At the time, June is giving birth to a new body of work. She is preparing her exhibition No Osso (In the Bone) at Uma Certa Falta de Coerência. Her sculptures seem to hold something within – echoes of bodies, of absence, of structures made to hold or contain – and I immediately sense a connection between my situation, my body, the memory of pain or the pain of memory, June herself and her work. Understanding takes place in the inbetween, in the untold. Hollow spaces offer room for such understandings.

Before Junes departure in 2019, she offers me a knitted top – this gesture of care meant more to me than the object itself – I still keep it as a loving memento.

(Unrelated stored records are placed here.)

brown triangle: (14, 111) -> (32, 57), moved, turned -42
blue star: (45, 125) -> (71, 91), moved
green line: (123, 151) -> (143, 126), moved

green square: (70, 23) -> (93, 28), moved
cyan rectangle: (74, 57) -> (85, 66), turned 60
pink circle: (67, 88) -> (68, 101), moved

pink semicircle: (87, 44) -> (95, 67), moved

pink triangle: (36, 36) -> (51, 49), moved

Memory appears to be an important aspect in June’s work – memory also in the sense of physical remembrance – I am reminded that invisible scars still itch, even if they are covered by beauty with support structures in place.

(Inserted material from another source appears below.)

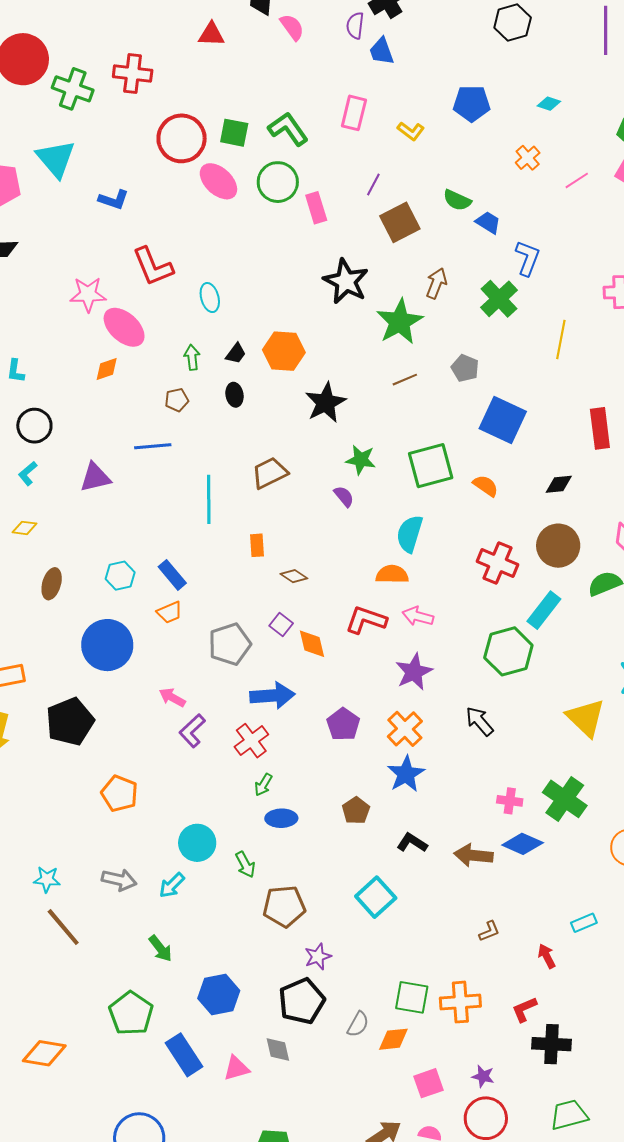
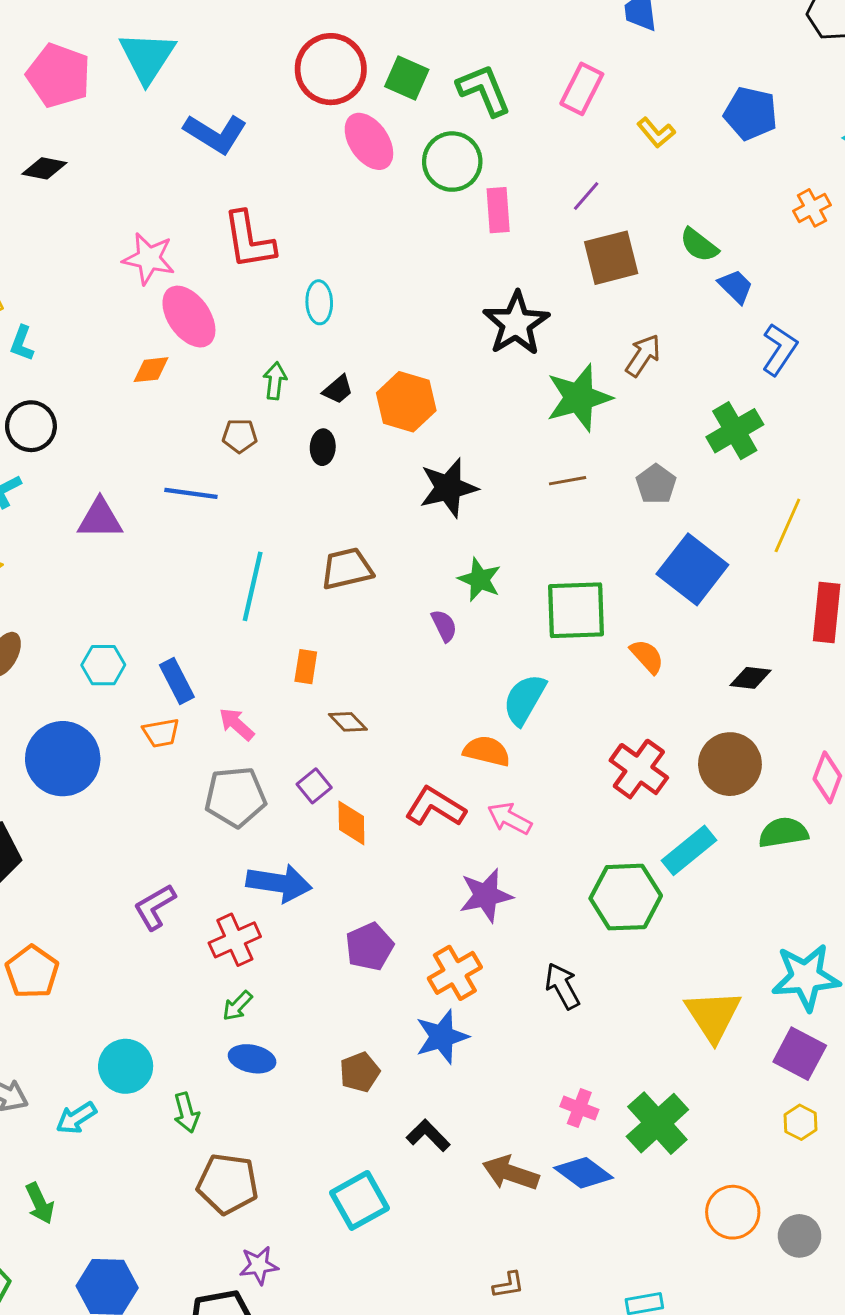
blue L-shape: (114, 200) -> (215, 133), size x1.4
green cross: (499, 299) -> (735, 431), moved
yellow line: (561, 339) -> (787, 525), moved
pink arrow: (172, 697) -> (237, 724), moved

Fast forward to 2025, a lot has happened since our first encounter. The room that once served as my cave in 2019, my bedroom, has now become the vessel for NIKI. June fills this room with an enlarged photograph of another knitted top, her own, folded and held together with sewing needles – needles that are now as big and deadly as swords. Empty construction tubes and photographs of my former self of 2019 lie across the floor.

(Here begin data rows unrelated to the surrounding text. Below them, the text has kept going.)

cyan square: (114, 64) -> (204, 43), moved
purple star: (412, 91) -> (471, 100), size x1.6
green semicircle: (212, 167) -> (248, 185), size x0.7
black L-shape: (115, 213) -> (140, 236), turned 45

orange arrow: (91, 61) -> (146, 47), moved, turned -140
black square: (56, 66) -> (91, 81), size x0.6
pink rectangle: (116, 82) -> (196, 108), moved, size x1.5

Looking back, it all makes sense: closure and decision-making also pave the way for new beginnings, like an endless unfolding of inevitable

transformations. Alisa Heil, Porto, 17.10.2025

 

June Crespo (Pamplona, 1982) is a sculptor living and working in Bilbao. Her work is rooted in a tactile and process-based approach to sculpture, often employing casting, molding, and collage to explore the shifting relationships between form, body, and material. Working intuitively with industrial and organic elements – such as concrete, resin, fabric, and found objects – June reconfigures recognizable forms into ambiguous structures that evoke both intimacy and estrangement. Rather than imposing a fixed narrative, June allows for contingency and chance within the process, incorporating traces of production – cracks, seams, voids – as integral to the final work. In doing so, her sculptures open up spaces for emotional and symbolic projection, oscillating between abstraction and figuration.

June received her BFA from the University of the Basque Country in 2005 and completed a two-year residency at De Ateliers in Amsterdam in 2017. Her recent solo exhibitions include Danzante (2025) at Secession, Vienna; Rose Traction (2025) at Le Crédac, Ivry-sur-Seine; Solar (2025) at Ehrhardt Flórez, Madrid; Their weft, the grass (2024) at 1646, The Hague; Vascular (2024) at the Guggenheim Museum Bilbao; They saw their house turn into fields (2023) at CA2M, Madrid; Acts of Pulse (2022) at P420, Bologna; entre alguien y algo (2022) at CarrerasMugica, Bilbao; Am I an Object (2021) at PA///KT, Amsterdam; Helmets (2020) at Artium, Vitoria-Gasteiz; as well as No Osso (2019) at A Certain Lack of Coherence in Porto. Her work has also been featured in key group exhibitions, including L’écorce (2023) at CRAC Alsace; The Milk of Dreams (59th Venice Biennale, 2022); Fata Morgana (2022) at Jeu de Paume, Paris; and The Point of Sculpture (2021) at Fundación Joan Miró, Barcelona.